Hai mai pensato di mollare tutto e tornare nel tuo paese?
Devo dire che la povertà un aspetto positivo ce l’ha ed è che ti fa capire il vero sapore della vita. Per esempio, un inverno avevo delle scarpe bucate e quando una cara persona mi ha regalato un paio di scarpe invernali per me è stato come vincere un premio. Apprezzi il valore delle piccole cose. I soldi sono importanti, perché quando li hai anche altrove sei come in patria, quando non li hai anche nella tua patria sei straniero. Ci ho pensato, però non avrei nulla per mantenere me e la mia famiglia, composta da mia moglie e tre figli. I bambini hanno 4, 9 e 14 anni e vorrei portarli in Italia quando ne avrò la possibilità.
Ogni quanto vi vedete?
Circa ogni due-tre anni. Se faccio qualche bella presentazione e vendo dai 50 agli 80 libri li vado a trovare. Non ho un altro lavoro, perché non posso tornare a fare sforzi o sulla spiaggia. Qualche mese fa ho avuto un infarto e adesso devo essere prudente. Non mi sento indebolito, però il mio corpo è più vecchio di me (ride). Ho 59 anni. Sto bene, ma è meglio non rischiare.
E la più grande soddisfazione che hai avuto finora?
Nel 1995 in Sardegna ho preso un colpo di fulmine per una ragazza, allora anche io ero bello ma lei non ne voleva sapere. È stato proprio un amore non corrisposto. Una volta ho scherzato dicendole che con me sarebbe diventata famosa a livello nazionale, ma lei non mi ha creduto. Oggi 10mila persone hanno letto la mia poesia dedicata a lei. Sono stato di parola.
Foto: Viviana Corvaia
C’è qualche artista italiano al quale ti ispiri?
I poeti italiani mi piacciono molto, però fatico ancora a capire bene i loro versi. È una questione di conoscenza del lessico e delle metafore. Sono sincero e molto umile. Apprezzo Dante, Leopardi, mentre Ungaretti è quello che mi colpisce di più per l’immediatezza dei suoi versi. Ma devo dire che mi ha aiutato moltissimo anche ascoltare le canzoni di Fabrizio De André.

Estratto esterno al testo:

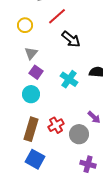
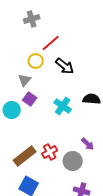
yellow circle: (25, 25) -> (36, 61), moved
cyan circle: (31, 94) -> (12, 110), moved
brown rectangle: (31, 129) -> (25, 156), turned 35

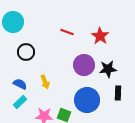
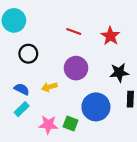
purple circle: (84, 65) -> (76, 68), moved
yellow arrow: (45, 82) -> (49, 87), turned 96

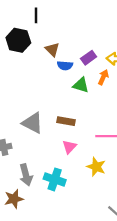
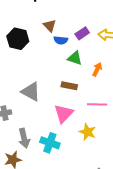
black hexagon: (18, 40) -> (18, 39), moved
orange arrow: (103, 77) -> (97, 69), moved
brown rectangle: (66, 121) -> (69, 86), moved
pink triangle: (69, 147) -> (64, 114), size x1.5

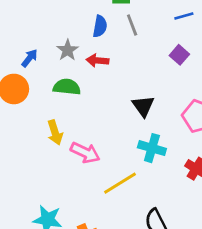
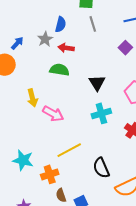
blue semicircle: (100, 26) -> (61, 24), moved
green semicircle: (67, 87) -> (59, 70), moved
cyan cross: (152, 148) -> (101, 113), turned -36
yellow line: (120, 183) -> (69, 150), moved

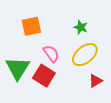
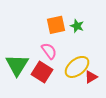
orange square: (31, 26) -> (56, 25), moved
yellow ellipse: (85, 55) -> (77, 67), moved

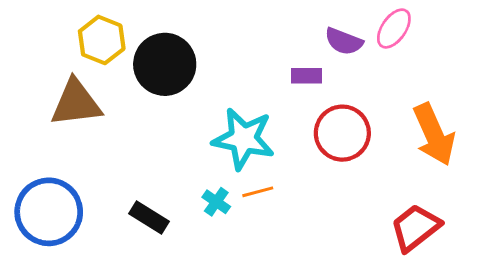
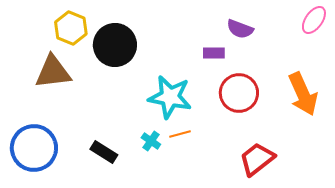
pink ellipse: (394, 29) -> (314, 20), moved
red trapezoid: (415, 228) -> (257, 159), moved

Hai un sogno nel cassetto?
Prima di morire, vorrei diventare autonomo e poter vivere delle mie poesie. Sogno spesso di avere una vita diversa, non dura come quella che ho passato fino ad ora. Prima ho dato tanta tristezza ai miei genitori scappando dal Pakistan, poi a mia moglie e ai miei figli vivendo lontano da loro e ho faticato molto per ottenere pochissimo. La vita non è mai brutta, però non posso dire che sia stata bella. Forse ce la farò scrivendo una bella raccolta di poesie e la lascerò in eredità alla mia famiglia.
Quale delle tue poesie dedicheresti a chi non crede al valore della poesia?
Si intitola Alberi. Essere altruisti come alberi / che soffrono sotto il sole / e fanno ombra sugli altri.